One of the more frequent requests I get in office hours at ATDC is entrepreneurs asking how to find technical talent – especially programmers. Many come in hopes that we can make a quick intro to the perfect programmer. Sometimes a specific person comes to mind and I introduce them. But most of the time I share the following tactics:
- Post the opening on ATDCs Jobs Board (http://www.jobs.net/jobs/ATDC/en-us/). Although we just recently launched it – we are working to make this a clearinghouse for opportunities with ATDC companies and steering candidates to this site. The Jobs Board is run by Career Builders so your posting also appears on other jobs boards at no cost. ATDC Companies that participated in the beta reported great results.
- Post your job on the Georgia Tech College of Computing jobs board (http://www.cc.gatech.edu/node/add/job)
- Several times a year ATDC gets a booth at the various career fairs on campus. We collect resumes to provide to ATDC companies and rotate ATDC select companies in the booth throughout the day.
- Attend as many startup and technology industry events as you can and network. Don’t just talk to the CEOs – seek out the CTOs and technical folks. Great people usually know other great people – and likely know them well enough to know who might be interested. Be ready ‘pitch’ your company. Technical folks are in high demand so they can be choosy. Make it clear why what you are doing is exciting. Several ATDC CEOs have attended technology meet-ups (like the Ruby on Rails or Big Data meet-ups) even though they aren’t technical just to meet potential candidates.
- Think long term. If you are an ATDC Select Company contact Joy Hymel about the Georgia Tech co-op and internship program. Being located in Tech Square gives you a big advantage as students like the ability to maintain their campus life during their internship semesters (especially during football season). Hiring interns that you can bring on full time when they finish school is a great way to build a pipeline of talent.
- Several ATDC Select CEOs have reported they run recruiting drip campaigns – keeping in touch with students and experienced talent and keeping them up to date on how the company is doing.

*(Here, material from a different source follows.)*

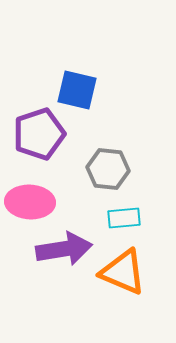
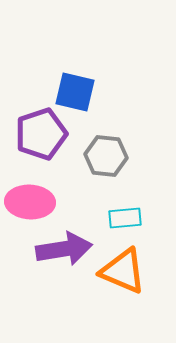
blue square: moved 2 px left, 2 px down
purple pentagon: moved 2 px right
gray hexagon: moved 2 px left, 13 px up
cyan rectangle: moved 1 px right
orange triangle: moved 1 px up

- The most overlooked tactic is participating in hack-a-thons like Startup Weekend. These events are usually 2-3 days where ‘hustlers, hackers, and designers’ come together to come up with ideas for a startup and build a product or launch a startup. It’s like a game of pickup basketball for startup junkies. Yes – I know you already have a startup. But participating in these events you will meet programmers from other startups and established companies that are looking for entrepreneurial opportunities. For this to work, you have to roll up your sleeves and participate. If you just go through the motions you are unlikely to inspire anyone to want to join you. So get some extra sleep ahead of time and give up a weekend to expand your network and build lasting relationships with people who like to build stuff.